Characterizing Language Use in a Collaborative Situated Game
This work provides a valuable resource for researchers studying language in complex, collaborative scenarios, though it is incremental as it focuses on data collection and analysis without introducing new methods.
The authors tackled the problem of understanding language use in collaborative, situated problem-solving by collecting and analyzing the Portal Dialogue Corpus, which includes 11.5 hours of spoken dialogue and 24.5K utterances from the Portal 2 game, revealing unique linguistic phenomena such as complex spatial reference and ad-hoc convention formation.

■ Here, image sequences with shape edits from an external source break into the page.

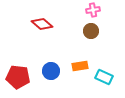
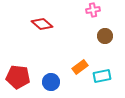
brown circle: moved 14 px right, 5 px down
orange rectangle: moved 1 px down; rotated 28 degrees counterclockwise
blue circle: moved 11 px down
cyan rectangle: moved 2 px left, 1 px up; rotated 36 degrees counterclockwise
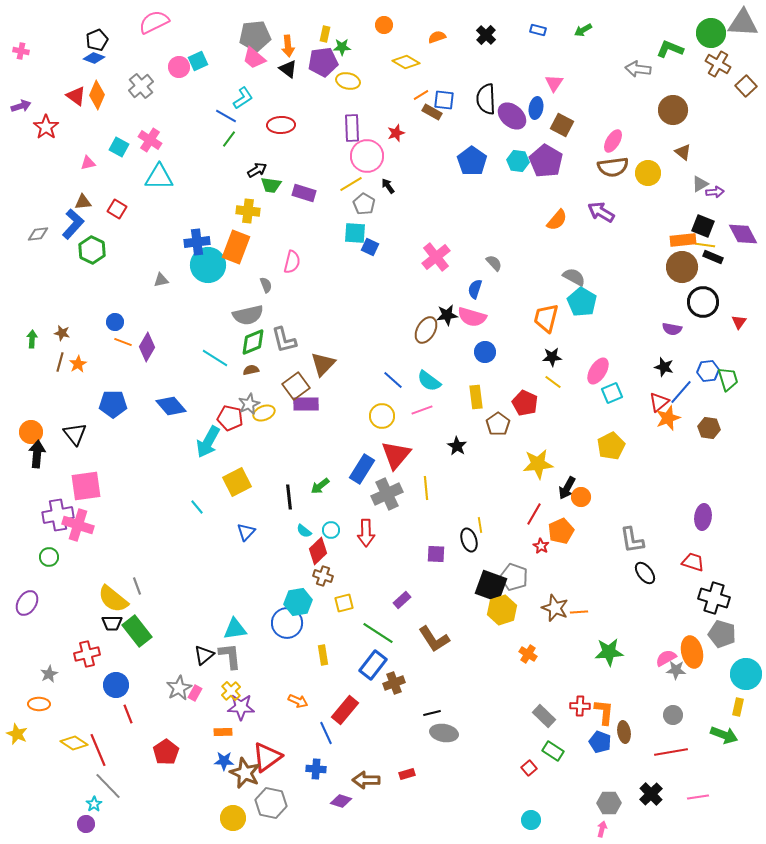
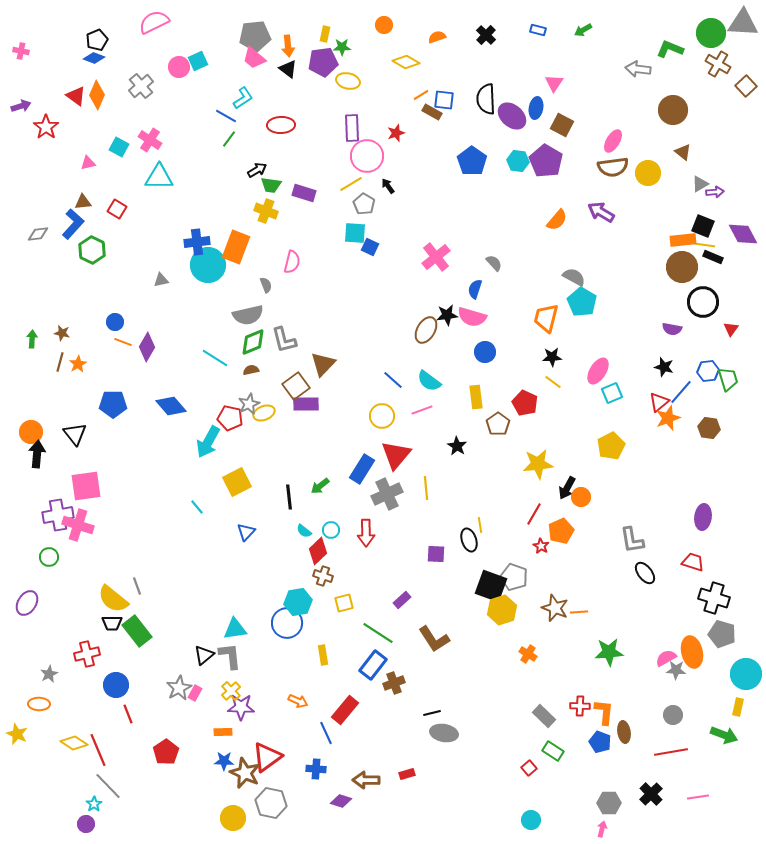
yellow cross at (248, 211): moved 18 px right; rotated 15 degrees clockwise
red triangle at (739, 322): moved 8 px left, 7 px down
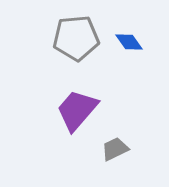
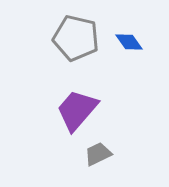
gray pentagon: rotated 18 degrees clockwise
gray trapezoid: moved 17 px left, 5 px down
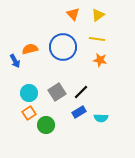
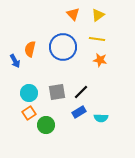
orange semicircle: rotated 63 degrees counterclockwise
gray square: rotated 24 degrees clockwise
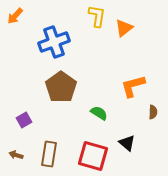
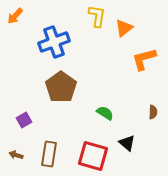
orange L-shape: moved 11 px right, 27 px up
green semicircle: moved 6 px right
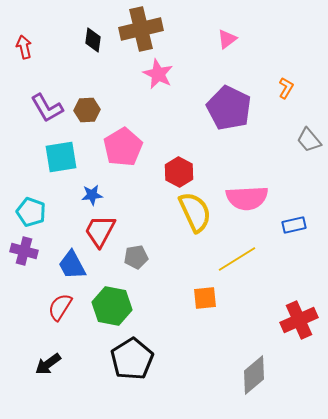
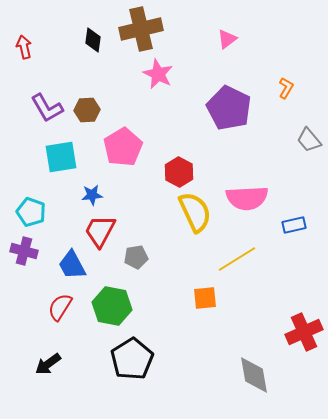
red cross: moved 5 px right, 12 px down
gray diamond: rotated 60 degrees counterclockwise
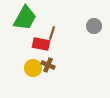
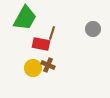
gray circle: moved 1 px left, 3 px down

Cooperative video games, where multiple participants must coordinate by communicating and reasoning under uncertainty in complex environments, yield a rich source of language data. We collect the Portal Dialogue Corpus: a corpus of 11.5 hours of spoken human dialogue in the co-op mode of the popular Portal 2 virtual puzzle game, comprising 24.5K total utterances. We analyze player language and behavior, identifying a number of linguistic phenomena that rarely appear in most existing chitchat or task-oriented dialogue corpora, including complex spatial reference, clarification and repair, and ad-hoc convention formation. To support future analyses of language use in complex, situated, collaborative problem-solving scenarios, we publicly release the corpus, which comprises player videos, audio, transcripts, game state data, and both manual and automatic annotations of language data.